An ineffective and wasteful status quo
Many of the cleaning products we buy are mostly water with only a small amount of active ingredient. A typical bottle of cleaner is 90% water and less than 10% actual valuable ingredients. Despite already having water in our homes, these products are packaged and shipped in disposable plastic bottles that are used once and then thrown away.
The inefficiency in how products are sold creates unnecessary shipping costs and loss of material value. In the U.S. 35 billion plastic bottles are thrown away each year, most end up in landfill, but many also leak into our oceans and wash up on our beaches.
A redesign that solves two problems
Replenish 3.0 is a universal ‘packaging platform’, a reusable bottle that attaches directly to a concentrate refill pod. The system can be used in most packaged liquid goods, from cleaners to beverages.

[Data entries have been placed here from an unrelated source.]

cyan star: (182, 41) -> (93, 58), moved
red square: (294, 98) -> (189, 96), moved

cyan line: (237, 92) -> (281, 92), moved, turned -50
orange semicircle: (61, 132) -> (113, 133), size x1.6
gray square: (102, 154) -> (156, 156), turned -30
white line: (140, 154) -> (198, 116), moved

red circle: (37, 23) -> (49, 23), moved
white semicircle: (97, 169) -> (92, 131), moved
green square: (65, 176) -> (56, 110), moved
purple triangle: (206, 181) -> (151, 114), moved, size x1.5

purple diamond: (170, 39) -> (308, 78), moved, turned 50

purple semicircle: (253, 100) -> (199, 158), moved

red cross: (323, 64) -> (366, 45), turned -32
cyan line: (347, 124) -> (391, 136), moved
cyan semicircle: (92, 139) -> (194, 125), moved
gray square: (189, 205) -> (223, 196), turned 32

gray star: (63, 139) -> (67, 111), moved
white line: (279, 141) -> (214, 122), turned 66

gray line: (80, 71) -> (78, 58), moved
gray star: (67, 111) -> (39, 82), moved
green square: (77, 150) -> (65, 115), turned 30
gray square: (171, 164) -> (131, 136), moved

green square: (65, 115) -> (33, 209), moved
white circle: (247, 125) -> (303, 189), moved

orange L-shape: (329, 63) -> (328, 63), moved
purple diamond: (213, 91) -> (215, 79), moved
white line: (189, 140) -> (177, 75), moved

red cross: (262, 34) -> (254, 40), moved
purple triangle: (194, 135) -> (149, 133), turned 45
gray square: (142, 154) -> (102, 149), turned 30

The packaging dispenses concentrate directly from a refill pod into a measuring cup inside a reusable bottle. The user just has to squeeze the refill pod until the measuring cup is full, turn over and add water. Replenish sell both their own products (99% plant-derived) and work together with other brands to incorporate their refill system to the collaborating brand’s products.
Everyone wins
For decades the way we consume detergents and other liquid products has been based on a linear model, resulting in valuable materials being landfilled or leaking into the environment. Replenish 3.0 attempts to address this, by creating a more circular design for the ubiquitous detergent bottle, that is durable, conserving valuable resources allowing the bottle to be reused again and again.
The result is a refill system that reduces energy, plastic waste and carbon dioxide emissions by 80-90 percent compared to one-use bottles and avoids the illogical need to transport water over great distances. For the customer it is empowering to be able to make a conscious purchasing choice which reduces their plastic footprint, as well as paying less for the products in the long term.